Striktes Hygieneprogramm
Bei der Überprüfung des betrieblichen Hygienekonzepts geht es um diese konkreten Punkte:
- Tiere sollten nur aus bekannten und vertrauenswürdigen Betrieben zugekauft und die Herkunft dokumentiert werden.
- Futtermittel sind ebenfalls nur von verlässlichen Lieferanten zu erwerben.
- Speise- und Küchenabfälle dürfen nicht an Schweine verfüttert werden.
- Das Mitbringen von Fleischprodukten, etwa ein Wurstbrot, ist allen Stallmitarbeitern zu untersagen.
- Der Zugang in den Stall sollte grundsätzlich über eine Hygieneschleuse und nur mit betriebseigener Kleidung erfolgen.
- Vor dem Eingang in Stallungen sollten Wannen mit frischem Desinfektionsmittel für das Schuhwerk bereitgestellt werden.
- Der direkte oder indirekte Kontakt zu Wildschweinen ist zu unterbinden. Dies kann durch eine Umzäunung des Betriebsgeländes und unzugängliche Lagerstätten für Futtermittel sowie Einstreu geschehen.
- Die Übergabe toter Tiere muss außerhalb des Betriebsgeländes erfolgen.

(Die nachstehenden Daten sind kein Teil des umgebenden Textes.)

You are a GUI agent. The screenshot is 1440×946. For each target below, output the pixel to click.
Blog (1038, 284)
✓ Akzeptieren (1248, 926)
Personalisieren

- Die Tiertransporter sind nach jedem Gebrauch sorgfältig zu reinigen und zu desinfizieren.
- Besondere Vorsicht ist bei Güllefahrzeugen geboten, die nicht in den Weißbereich des Betriebes fahren dürfen.
- Auch die innerbetriebliche Hygiene ist zu überprüfen. Dazu gehört u.a. die strikte Rein-Raus-Belegung mit vorheriger Reinigung und Desinfektion der Ställe.
- Instrumente für Behandlungen dürfen ebenfalls nur steril in Gebrauch genommen werden.
- Ebenso sollten die Hände vor dem Betreten der Anlage bzw. zwischendurch gewaschen und desinfiziert werden, um einer eventuellen Keimverschleppung entgegenzuwirken.
Fazit
Die ASP breitet sich in Polen, den baltischen Staaten sowie anderen osteuropäischen Ländern aus. Die Gefahr der ASP-Einschleppung ist nach wie vor groß.
Die größte Verschleppungsgefahr geht von Menschen aus, die direkten oder indirekten Kontakt zu infizierten Tieren in den Regionen haben. Tier- und Fleischtransporte aus den Beobachtungsgebieten sind strikt verboten. Auch Touristen oder Saisonarbeiter könnten unbemerkt das Virus verschleppen.
Das ASP-Virus gelangt nicht automatisch in den Bestand. Deshalb sollte jeder Betriebsleiter die Abschottung der Ställe sowie das Hygienekonzept überprüfen. Gleichzeitig sind alle Mitarbeiter im Stall entsprechend zu sensibilisieren.